This modulation of visual responses by spatial position occurred in the majority of V1 neurons (Figure 1e-g). We imaged the activity of 8,610 V1 neurons across 18 sessions in 4 mice. We selected neurons (n = 4,958) with receptive field centres >40° azimuth and activity significantly modulated by position in the corridor, and divided the trials in half, using the odd trials to find the position where each neuron fired maximally. The resulting representation reveals a striking preference of V1 neurons for spatial position, with most neurons giving much stronger responses in one position than in the visually matching position 40 cm away (Figure 1e). To quantify this preference while avoiding any circularity, we used the data obtained in the other half of the trials (even trials). These data showed that the preference for spatial position was robust (Figure 1 f). Among the neurons that responded when the animal traversed the two visually-matching segments (n = 2,422), the responses to the landmarks 40 cm from the preferred position were substantially smaller than the responses at the preferred position (Figure 1g; Supplementary Figure 2): the median ratio of their responses was 0.61 ± 0.31 (± m.a.d.). Modulation of visual responses by spatial position therefore reflected a reliable and widespread preference of individual V1 cells for one of the two locations.
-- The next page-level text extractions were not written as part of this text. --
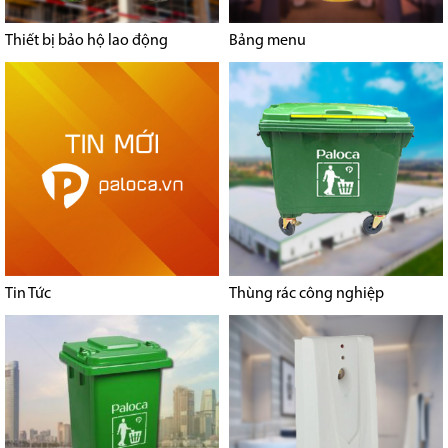
Thiết bị bảo hộ lao động
Bảng menu
Tin Tức
Thùng rác công nghiệp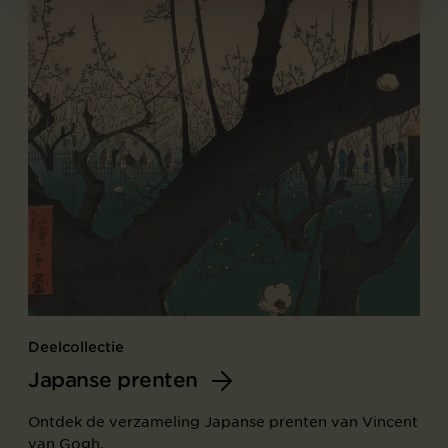
Deelcollectie
Japanse prenten
Ontdek de verzameling Japanse prenten van Vincent
van Gogh.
The modulation of V1 responses by spatial position could not be explained by classical visual responses, or by deviations in pupil position and diameter, running speed or reward. As expected, applying a model of purely visual responses on the sequences of images (using a simulation of V1 complex cells, Supplementary Figure 3) generated ratios of responses that were very close to 1 (0.97 ± 0.17). The preference for spatial position could not be explained by deviations in pupil position or size as the ratio of responses was strongly biased towards low values even in sessions with steady eye position or pupil size (Supplementary Figure 4). Moreover, the modulation of V1 responses by spatial position could not be explained by variations in the animal’s speed. Given that V1 neurons are influenced in diverse ways by running speed and visual speed9-12, they might respond differently in the two segments of the corridor based on speed differences. To control for this potential effect, we stratified the data in three groups according to instantaneous running speed (low, medium, or high; Supplementary Figure 5), and estimated each neuron’s preferred position based on medium speed. We then calculated the ratio of responses for low and high speeds, and found them to be identical (Figure 1h). The spatial modulation of visual responses was also independent of the presence of a reward: in some sessions mice ran freely in the absence of a reward, and the ratio of responses remained significantly different from the simulations of purely visual responses (Supplementary Figure 6).
Having established that V1 responses are modulated by spatial position, we next asked whether the underlying signals reflect the spatial position encoded in the brain’s navigational systems and the animal’s subjective estimate of position (Figure 2). We recorded neuronal activity simultaneously in V1 and hippocampal area CA1 using two 32-channel extracellular electrodes in four wild-type mice (Figure 2a). To gauge their subjective estimate of position, we trained the mice to lick a water spout upon reaching a specific region of the VR corridor to receive a water reward (Figure 2b; Supplementary Movie 1, Supplementary Figure 7). All four mice learned to perform this task with over 80% accuracy. To ensure that the task required vision and could not be solved simply by counting steps, we introduced random intervals between consecutive runs through the corridor, and also tested that the animals could still perform the task when we changed the gain relating wheel rotation to progression in the VR corridor (Supplementary Fig 7f, g). Moreover, performance was reduced when the contrast was lowered, thus confirming that the animal used vision to perform the task (Supplementary Figure 7c-e).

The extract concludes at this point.